The normal wave pattern of emotions get interrupted and extended by three maladaptive coping strategies. The first is emotion avoidance. It’s important to realize how the attempt to control and avoid emotions paradoxically maintains, even intensifies, emotional distress. The effort to suppress painful emotional experiences can take multiple forms (situational, cognitive, somatic, protective, and substitution-based avoidance), but the outcome is always the same: increased suffering. The following describes the forms of emotional avoidance and some of its possible negative consequences.
Consequences of Emotion Avoidance
There are at least five types of emotion avoidance that researchers believe are at the root of many emotion problems.
Situational: people, places, things, and activities
Cognitive: thoughts, images, and memories
Somatic: internal sensations such as racing heart, palpitations, breathlessness, overheating, fatigue, or unwanted sexual arousal
Protective: avoiil?jding uncertainty through checking, cleaning, perfectionism, procrastination, or reassurance seeking
Substitution: avoiding painful emotions with replacement emotions, numbing out, alcohol, drugs, bingeing, or gambling
Why not just keep on avoiding? Because the consequences of emotion avoidance are usually worse than the experience of what we try to avoid.

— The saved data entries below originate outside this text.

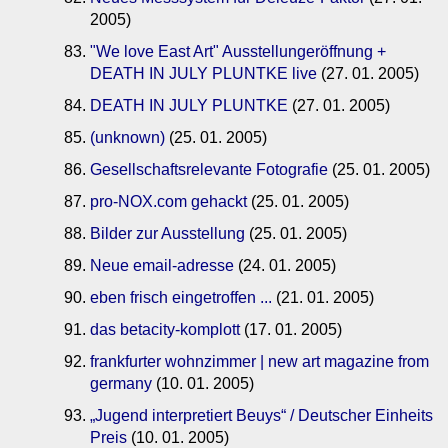
2005)
"We love East Art" Ausstellungeröffnung +
DEATH IN JULY PLUNTKE live
(27. 01. 2005)
DEATH IN JULY PLUNTKE
(27. 01. 2005)
(unknown)
(25. 01. 2005)
Gesellschaftsrelevante Fotografie
(25. 01. 2005)
pro-NOX.com gehackt
(25. 01. 2005)
Bilder zur Ausstellung
(25. 01. 2005)
Neue email-adresse
(24. 01. 2005)
eben frisch eingetroffen ...
(21. 01. 2005)
das betacity-komplott
(17. 01. 2005)
frankfurter wohnzimmer | new art magazine from
germany
(10. 01. 2005)
„Jugend interpretiert Beuys“ / Deutscher Einheits
Preis
(10. 01. 2005)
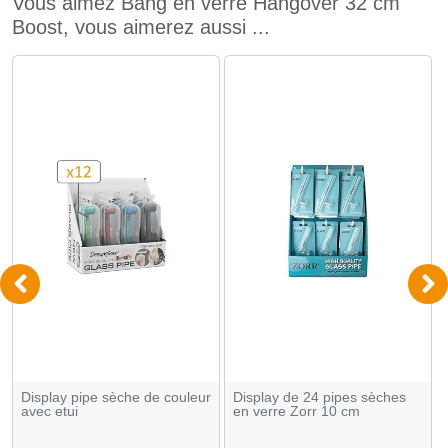
Vous aimez Bang en verre Hangover 32 cm
Boost, vous aimerez aussi ...
Display pipe sèche de couleur
Display de 24 pipes sèches
avec etui
en verre Zorr 10 cm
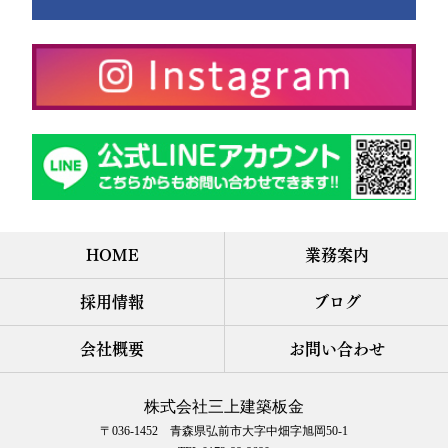
HOME
業務案内
採用情報
ブログ
会社概要
お問い合わせ
株式会社三上建築板金
〒036-1452 青森県弘前市大字中畑字旭岡50-1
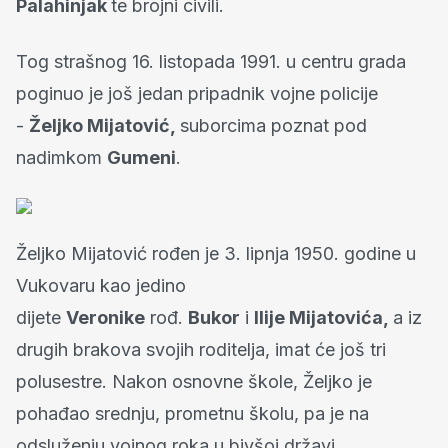
Palahinjak
te brojni civili.
Tog strašnog 16. listopada 1991. u centru grada
poginuo je još jedan pripadnik vojne policije
-
Željko Mijatović
,
suborcima poznat pod
nadimkom
Gumeni
.
Željko Mijatović rođen je 3. lipnja 1950. godine u
Vukovaru kao jedino
dijete
Veronike
rođ.
Bukor
i
Ilije Mijatovića,
a iz
drugih brakova svojih roditelja, imat će još tri
polusestre. Nakon osnovne škole, Željko je
pohađao srednju, prometnu školu, pa je na
odsluženju vojnog roka u bivšoj državi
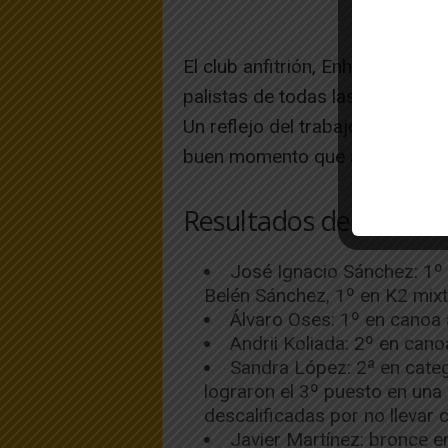
El club anfitrión, Enhol Ebroka
palistas de todas las categorías
Un reflejo del trabajo de la es
buen momento que atraviesa es
Resultados de Enhol 
José Ignacio Sánchez: 1º 
Belén Sánchez, 1º en K2 mixt
Álvaro Oses: 1º en canoa 
Andrii Koliada: 2º en cano
Sandra López: 2ª en categ
lograron el 3º puesto en una
descalificadas por no llevar 
Javier Martínez: bronce en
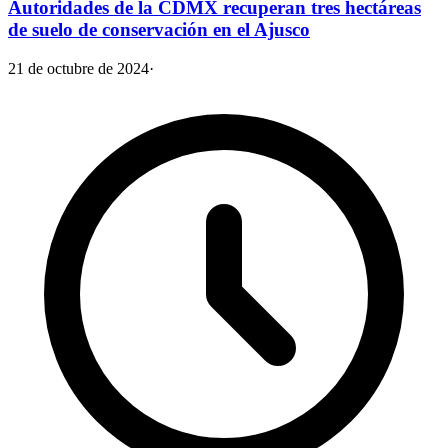
Autoridades de la CDMX recuperan tres hectáreas
de suelo de conservación en el Ajusco
21 de octubre de 2024
·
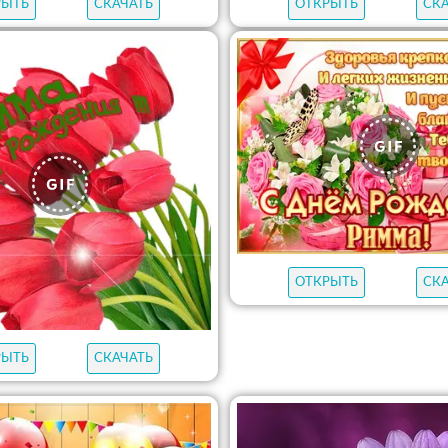
РЫТЬ
СКАЧАТЬ
ОТКРЫТЬ
СК
ОТКРЫТЬ
СК
РЫТЬ
СКАЧАТЬ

- Since distress, discomfort, and anxiety are all a guaranteed part of life, emotion avoidance is often only a temporary and superficial “solution.”

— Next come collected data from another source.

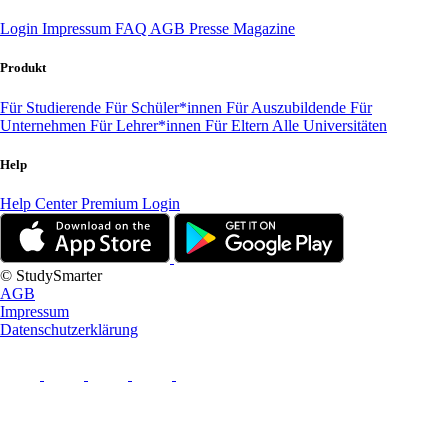
Login
Impressum
FAQ
AGB
Presse
Magazine
Produkt
Für Studierende
Für Schüler*innen
Für Auszubildende
Für
Unternehmen
Für Lehrer*innen
Für Eltern
Alle Universitäten
Help
Help Center
Premium Login
© StudySmarter
AGB
Impressum
Datenschutzerklärung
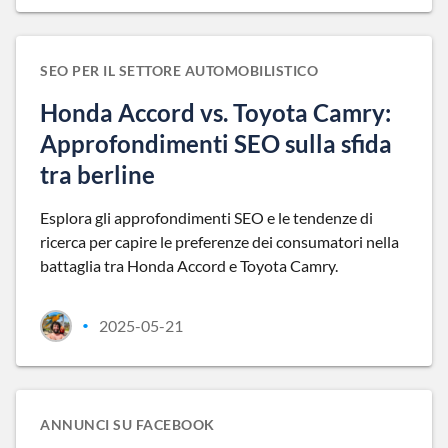
SEO PER IL SETTORE AUTOMOBILISTICO
Honda Accord vs. Toyota Camry:
Approfondimenti SEO sulla sfida
tra berline
Esplora gli approfondimenti SEO e le tendenze di
ricerca per capire le preferenze dei consumatori nella
battaglia tra Honda Accord e Toyota Camry.
2025-05-21
•
ANNUNCI SU FACEBOOK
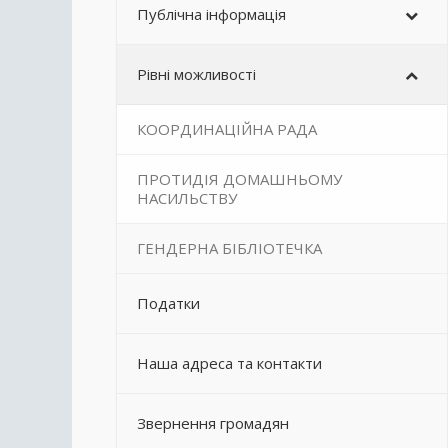
Публічна інформація
Рівні можливості
КООРДИНАЦІЙНА РАДА
ПРОТИДІЯ ДОМАШНЬОМУ
НАСИЛЬСТВУ
ГЕНДЕРНА БІБЛІОТЕЧКА
Податки
Наша адреса та контакти
Звернення громадян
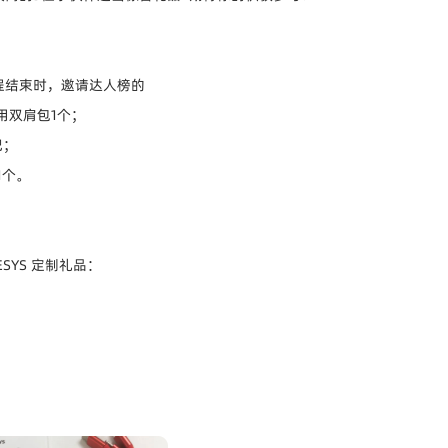
程结束时，邀请达人榜的
多用双肩包1个；
把；
1个。
SYS 定制礼品：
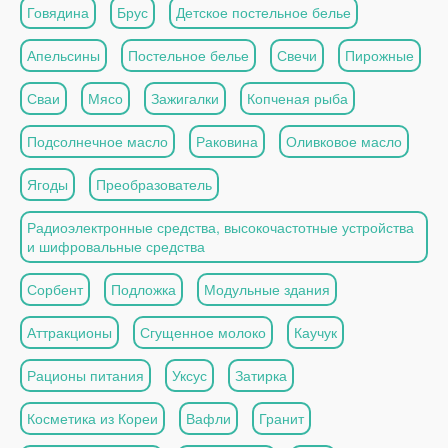
Говядина
Брус
Детское постельное белье
Апельсины
Постельное белье
Свечи
Пирожные
Сваи
Мясо
Зажигалки
Копченая рыба
Подсолнечное масло
Раковина
Оливковое масло
Ягоды
Преобразователь
Радиоэлектронные средства, высокочастотные устройства
и шифровальные средства
Сорбент
Подложка
Модульные здания
Аттракционы
Сгущенное молоко
Каучук
Рационы питания
Уксус
Затирка
Косметика из Кореи
Вафли
Гранит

- Emotion avoidance reinforces the idea that discomfort/distress/anxiety is “bad” or “dangerous.” It reduces your ability to face and tolerate necessary pain.
- Emotion avoidance often requires effort and energy. It’s exhausting and time-consuming.

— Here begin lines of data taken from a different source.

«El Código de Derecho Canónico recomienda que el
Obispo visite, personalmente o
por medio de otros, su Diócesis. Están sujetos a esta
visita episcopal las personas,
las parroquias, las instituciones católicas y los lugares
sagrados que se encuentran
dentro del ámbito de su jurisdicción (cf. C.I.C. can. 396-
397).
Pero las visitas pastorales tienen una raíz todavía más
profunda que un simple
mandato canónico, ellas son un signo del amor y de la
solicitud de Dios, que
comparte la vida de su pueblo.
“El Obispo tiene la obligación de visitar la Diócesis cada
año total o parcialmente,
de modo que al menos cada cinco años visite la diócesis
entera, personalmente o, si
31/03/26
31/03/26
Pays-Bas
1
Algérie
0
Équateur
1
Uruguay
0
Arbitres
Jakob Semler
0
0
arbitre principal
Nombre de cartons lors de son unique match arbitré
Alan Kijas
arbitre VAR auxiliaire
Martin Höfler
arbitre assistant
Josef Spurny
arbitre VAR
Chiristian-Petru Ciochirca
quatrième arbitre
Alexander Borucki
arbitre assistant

- Emotion avoidance limits your ability to fully experience the present.
- Emotion avoidance can keep you from moving toward important, valued aspects of life.
- Emotion avoidance often doesn’t work. When you tell yourself not to think about something, you have to think about not thinking about it. When you try to avoid an emotion, you often end up feeling it anyway.
- Emotion avoidance often leads to suffering: addiction, helplessness, hopelessness, depression, damaged relationships, and lost opportunities.
By allowing yourself to experience fears—and difficult thoughts, feelings, sensations, and urges—you can learn to decrease your suffering. To explore how emotion avoidance impacts your life, identify one or two strong emotions that show up frequently. Then examine which strategies you typically use to avoid the emotional experience:
- Situational: avoiding people, places, or things
- Cognitive: avoiding thoughts, images, or memories
- Somatic: avoiding unpleasant physical sensations
- Protective: avoiding uncertainty through frequent checking, procrastinating, or assurance seeking
- Substitution: avoiding by numbing, suppressing, addictive behaviors, or replacement emotions (i.e., replacing shame with anger)
When you’ve identified and listed frequently used avoidance strategies for a particular emotion, examine consequences (see the Emotion Avoidance Consequences Worksheet in the book Emotion Efficacy Therapy). There are always advantages (pros) for avoidance. Be sure to acknowledge those–and even write them down. Usually the advantages are immediate (brief suppression of emotion) and short-lived, but they are real. It’s important to validate that there is often a short, positive effect from emotion avoidance.
Now examine the disadvantages (cons) of avoidance. What negative outcomes have you endured from your avoidance strategies? Have there been costs in the form of increased anxiety, depression, or shame? Have there been costs in the form of feeling stuck, damaged or lost relationships, or addictions? Finally, determine both advantages and disadvantages of experiencing this particular emotion. Document all the pros and cons on a page in your journal.